Ahora lucen radiantes de felicidad y de entusiasmo. Todos vienen a saludarlo, a abrazarlo, a tocarlo como queriéndose llevar un pedazo de él. A primera vista, sólo esa sonrisa milagrosa separa a estas personas sucias y famélicas del reino animal que parece haberlos relegado a una especie más dentro de aquel hábitat de bestias; pero en las horas siguientes aprenderé de aquellos seres una de las más espléndidas lecciones que la vida haya querido regalarme.
—¿Quiere ver mi árbol de navidad, señorita? —pregunta una pequeña halando la manga de mi blusa de seda.
Pienso que va a enseñarme la rama de algún árbol caído, pero resulta ser un arbolito navideño escarchado, casi nuevo y Made in USA.
Pablo me explica que allí la Navidad llega con dos semanas de retraso, que todas las posesiones de aquellas personas provienen de la basura, y que los sobrados y cajas de los ricos son los tesoros y materiales de construcción de los más pobres.
—¡Yo también quiero mostrarte mi pesebre! —dice otra niñita—. ¡Por fin quedó completo!
El niño Dios es un gigante cojo y tuerto, la Virgen es tamaño medium y San José es de talla small. El burro y el buey de plástico, obviamente, pertenecen a referencias comerciales de dos tiendas distintas. Trato de contener la risa al ver esta simpática versión de una familia contemporánea y continúo mi recorrido.
—¿Puedo invitarla a conocer mi casa, doña Virginia? —me dice una afable señora con la misma seguridad de cualquier mujer de la clase media colombiana.
Imagino una choza de cartón y latas como las de los tugurios de Bogotá, pero estoy equivocada: la casita está hecha de ladrillos pegados con cemento y el techo es de tejas plásticas. Adentro tiene cocina y dos habitaciones, con muebles gastados pero limpios. En una de ellas el hijo de doce años hace su tarea escolar.
—¡Por suerte botaron a la basura el juego de sala completo! —me cuenta—. Y mire mi vajilla: es de modelos diferentes pero en ella comemos seis personas. Los cubiertos y los vasos no hacen juego, como los de su merced, ¡pero es que a mí me salieron gratis!

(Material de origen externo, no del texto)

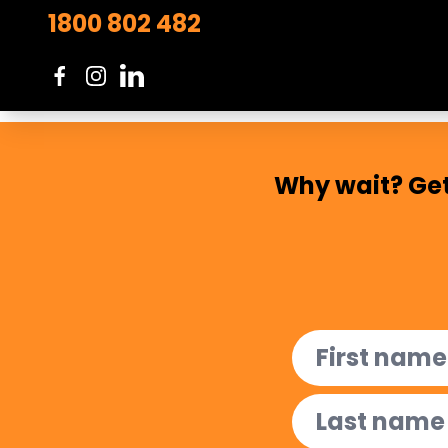
ensures that learners feel valued,
1800 802 482
meaningful engagement.
Read more...
Why wait? Get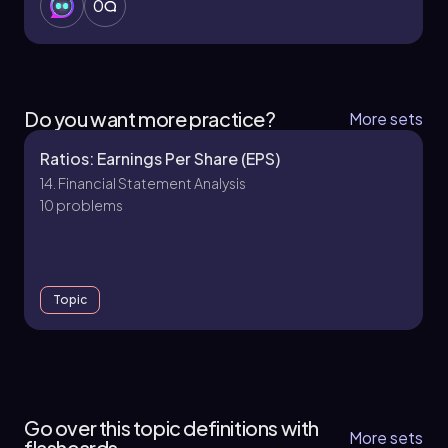
0
Do you want more practice?
More sets
Ratios: Earnings Per Share (EPS)
14. Financial Statement Analysis
10 problems
Topic
14. Financial Statement Analysis
15 topics
15 problems
Go over this topic definitions with
More sets
flashcards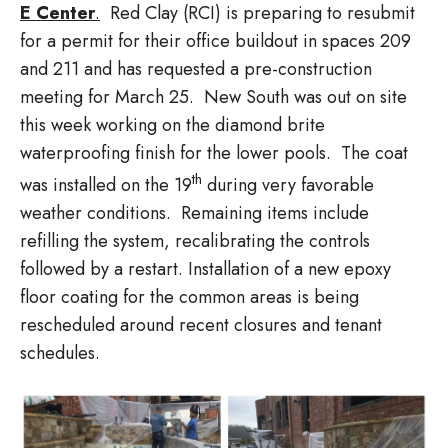
E Center
.
Red Clay (RCI) is preparing to resubmit
for a permit for their office buildout in spaces 209
and 211 and has requested a pre-construction
meeting for March 25. New South was out on site
this week working on the diamond brite
waterproofing finish for the lower pools. The coat
th
was installed on the 19
during very favorable
weather conditions. Remaining items include
refilling the system, recalibrating the controls
followed by a restart. Installation of a new epoxy
floor coating for the common areas is being
rescheduled around recent closures and tenant
schedules.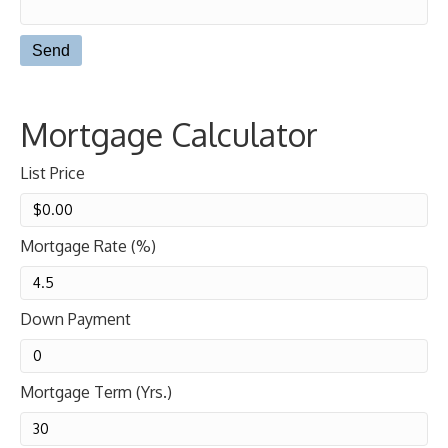
Mortgage Calculator
List Price
Mortgage Rate (%)
Down Payment
Mortgage Term (Yrs.)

Sonrío, y pregunto si también sacan la comida de la basura. Ella responde:
—¡Uy, no, no! ¡Nos moriríamos! Y, en todo caso, ésa la encuentran primero los perros. Nosotros bajamos a la plaza de mercado y la compramos con el producto de nuestro trabajo como recicladores.
Un joven con aspecto de líder de banda juvenil, que luce jeans americanos y tenis modernos en perfecto estado, me enseña orgullosamente su cadena de oro de dieciocho quilates; sé que en cualquier joyería costaría unos setecientos dólares, y pregunto cómo hizo para dar con algo tan valioso, y tan pequeño, entre millones de toneladas métricas de basura.
—Pues me la encontré con esta ropa entre una bolsa plástica. ¡No me la robé, doña, se lo juro por Dios! Alguna mujer furiosa que echó al tipo con todo y bocelería a la calle… ¡Es que estas paisas son muy bravas, Ave María!
—¿Qué es lo más extraño que han hallado? —pregunto al grupo de niños que nos sigue.